カトリック社会学者のぼやき

カトリシズムと社会学という二つの思想背景から時の流れにそって愚痴をつぶやいていく

エルサレムの教会から異邦人の教会へ ー 教会論(4)

2019-12-17 11:13:54 | 教会


 第5章は原始教会の変貌の歴史を描く。使徒たちは、復活体験を経て、ユダヤ教の枠内にとどまりながらもエルサレムに独自の集団をつくる。やがて迫害の中でユダヤ教から徐々に離反していく。パレスチナへの宣教を開始し、使徒会議を開く。第一次ユダヤ戦争でエルサレムが破壊されるとエルサレム教会は消滅し、ここにキリスト教はユダヤ教から完全に決別し、独立していく。

Ⅰ エルサレムの原始教会

1 イエスの復活後、使徒たちはエルサレムに独自の集団を形成した。カハル(=エクレシア)が「旧約の民イスラエル」と呼ばれていたのに対抗して、自らを「キリストの真の民イスラエル」と呼んだ。

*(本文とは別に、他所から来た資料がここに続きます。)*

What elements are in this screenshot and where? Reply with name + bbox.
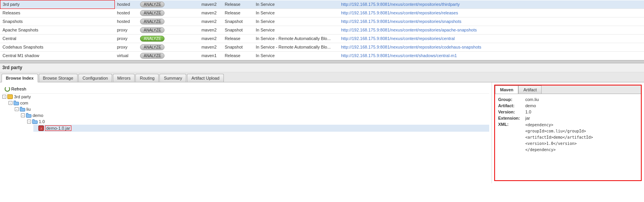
xml-line4: <version>1.0</version> <box>525 141 593 147</box>
repo-status: In Service - Remote Automatically Blo... <box>253 34 339 43</box>
tab-browse-storage[interactable]: Browse Storage <box>39 74 78 82</box>
repo-format: maven2 <box>199 0 222 9</box>
expand-icon[interactable]: - <box>27 120 31 124</box>
repo-type: proxy <box>114 43 138 51</box>
tree-node[interactable]: - com <box>9 100 489 106</box>
analyze-cell[interactable]: ANALYZE <box>138 9 199 17</box>
root-folder-icon <box>7 94 13 99</box>
repo-policy: Snapshot <box>222 17 253 26</box>
xml-line3: <artifactId>demo</artifactId> <box>525 134 593 141</box>
xml-content: <dependency> <groupId>com.liu</groupId> … <box>525 122 593 153</box>
tree-node[interactable]: - liu <box>15 106 489 112</box>
repo-url-link[interactable]: http://192.168.175.9:8081/nexus/content/… <box>341 36 455 41</box>
tree-node-label: com <box>20 101 28 105</box>
tree-panel: Refresh - 3rd party - com - liu - <box>0 82 492 183</box>
repo-name[interactable]: Releases <box>0 9 115 17</box>
repo-url-link[interactable]: http://192.168.175.9:8081/nexus/content/… <box>341 53 457 58</box>
repo-url[interactable]: http://192.168.175.9:8081/nexus/content/… <box>339 9 644 17</box>
analyze-button[interactable]: ANALYZE <box>140 44 164 50</box>
detail-tab-maven[interactable]: Maven <box>495 85 518 94</box>
analyze-cell[interactable]: ANALYZE <box>138 26 199 34</box>
repo-format: maven2 <box>199 17 222 26</box>
repo-policy: Release <box>222 9 253 17</box>
artifact-row: Artifact: demo <box>498 103 638 108</box>
repo-status: In Service <box>253 0 339 9</box>
tree-container: - 3rd party - com - liu - demo - <box>2 94 489 132</box>
tab-mirrors[interactable]: Mirrors <box>113 74 135 82</box>
analyze-button[interactable]: ANALYZE <box>140 10 164 16</box>
repo-url[interactable]: http://192.168.175.9:8081/nexus/content/… <box>339 26 644 34</box>
repo-format: maven1 <box>199 51 222 60</box>
tree-node[interactable]: - demo <box>21 112 489 118</box>
detail-tab-artifact[interactable]: Artifact <box>518 85 542 94</box>
analyze-cell[interactable]: ANALYZE <box>138 51 199 60</box>
repo-url[interactable]: http://192.168.175.9:8081/nexus/content/… <box>339 43 644 51</box>
tree-root[interactable]: - 3rd party <box>2 94 489 100</box>
repo-url[interactable]: http://192.168.175.9:8081/nexus/content/… <box>339 34 644 43</box>
repo-url[interactable]: http://192.168.175.9:8081/nexus/content/… <box>339 17 644 26</box>
repo-url[interactable]: http://192.168.175.9:8081/nexus/content/… <box>339 0 644 9</box>
repository-table: 3rd party hosted ANALYZE maven2 Release … <box>0 0 644 60</box>
analyze-cell[interactable]: ANALYZE <box>138 17 199 26</box>
repo-type: proxy <box>114 26 138 34</box>
repo-url-link[interactable]: http://192.168.175.9:8081/nexus/content/… <box>341 45 481 49</box>
extension-label: Extension: <box>498 116 525 120</box>
repo-name[interactable]: Central <box>0 34 115 43</box>
repo-status: In Service <box>253 9 339 17</box>
repo-format: maven2 <box>199 9 222 17</box>
repo-name[interactable]: 3rd party <box>0 0 115 9</box>
analyze-button[interactable]: ANALYZE <box>140 53 164 59</box>
analyze-cell[interactable]: ANALYZE <box>138 0 199 9</box>
repo-format: maven2 <box>199 43 222 51</box>
tree-node[interactable]: J demo-1.0.jar <box>33 125 489 132</box>
analyze-button[interactable]: ANALYZE <box>140 2 164 7</box>
toolbar: Refresh <box>2 85 489 94</box>
analyze-cell[interactable]: ANALYZE <box>138 43 199 51</box>
repo-name[interactable]: Central M1 shadow <box>0 51 115 60</box>
repo-url-link[interactable]: http://192.168.175.9:8081/nexus/content/… <box>341 19 461 24</box>
extension-value: jar <box>525 116 530 120</box>
expand-icon[interactable]: - <box>2 95 6 99</box>
tab-browse-index[interactable]: Browse Index <box>2 74 38 82</box>
tree-node[interactable]: - 1.0 <box>27 118 489 125</box>
xml-line1: <dependency> <box>525 122 593 128</box>
expand-icon[interactable]: - <box>21 113 25 117</box>
detail-tabs: MavenArtifact <box>495 85 641 94</box>
repo-url-link[interactable]: http://192.168.175.9:8081/nexus/content/… <box>341 28 477 32</box>
detail-panel: MavenArtifact Group: com.liu Artifact: d… <box>494 85 642 181</box>
repo-name[interactable]: Apache Snapshots <box>0 26 115 34</box>
analyze-button[interactable]: ANALYZE <box>140 19 164 24</box>
analyze-button[interactable]: ANALYZE <box>140 36 164 42</box>
jar-label: demo-1.0.jar <box>45 125 71 131</box>
repo-format: maven2 <box>199 26 222 34</box>
xml-line5: </dependency> <box>525 147 593 153</box>
refresh-icon <box>5 86 10 92</box>
detail-content: Group: com.liu Artifact: demo Version: 1… <box>495 94 641 158</box>
expand-icon[interactable]: - <box>9 101 12 105</box>
jar-icon: J <box>38 125 44 131</box>
section-title: 3rd party <box>0 63 644 72</box>
section-divider <box>0 60 644 63</box>
repo-url[interactable]: http://192.168.175.9:8081/nexus/content/… <box>339 51 644 60</box>
repo-type: hosted <box>114 17 138 26</box>
analyze-cell[interactable]: ANALYZE <box>138 34 199 43</box>
repo-name[interactable]: Codehaus Snapshots <box>0 43 115 51</box>
tab-summary[interactable]: Summary <box>159 74 186 82</box>
tab-artifact-upload[interactable]: Artifact Upload <box>187 74 223 82</box>
artifact-value: demo <box>525 103 536 108</box>
tab-configuration[interactable]: Configuration <box>78 74 112 82</box>
repo-policy: Release <box>222 0 253 9</box>
folder-icon <box>20 107 25 111</box>
analyze-button[interactable]: ANALYZE <box>140 27 164 33</box>
group-row: Group: com.liu <box>498 97 638 102</box>
repo-status: In Service <box>253 26 339 34</box>
expand-icon[interactable]: - <box>15 107 19 111</box>
repo-url-link[interactable]: http://192.168.175.9:8081/nexus/content/… <box>341 10 458 15</box>
repo-url-link[interactable]: http://192.168.175.9:8081/nexus/content/… <box>341 2 460 7</box>
repo-name[interactable]: Snapshots <box>0 17 115 26</box>
repo-status: In Service <box>253 51 339 60</box>
tab-routing[interactable]: Routing <box>135 74 159 82</box>
repo-policy: Release <box>222 34 253 43</box>
repo-type: proxy <box>114 34 138 43</box>
refresh-button[interactable]: Refresh <box>5 86 26 92</box>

2 この集団はユダヤ教の枠内にとどまっていた。ユダヤ教の1グループで、似たようなグループは他にもあっただろう。彼らは共同生活を営んでいた(使徒言行録2:46)。

3 このグループは以下のような独自性を持っていた

①イエスの名による洗礼
②パン割き(聖体祭儀)
③独自の祈祷会(個人宅でおこなった)
④指導体制:長老制(1)をとった (12使徒・ペトロ・ヨハネ・兄弟ヤコブ)
⑤愛の共同体:所有物を共有していた

4 エルサレムの教会の自己理解

 イエスの死後(2)、おそらく70年代までおよそ40年間くらいは、ユダヤ教の枠内にとどまっていたが、自分たちを以下のように理解していたようだ。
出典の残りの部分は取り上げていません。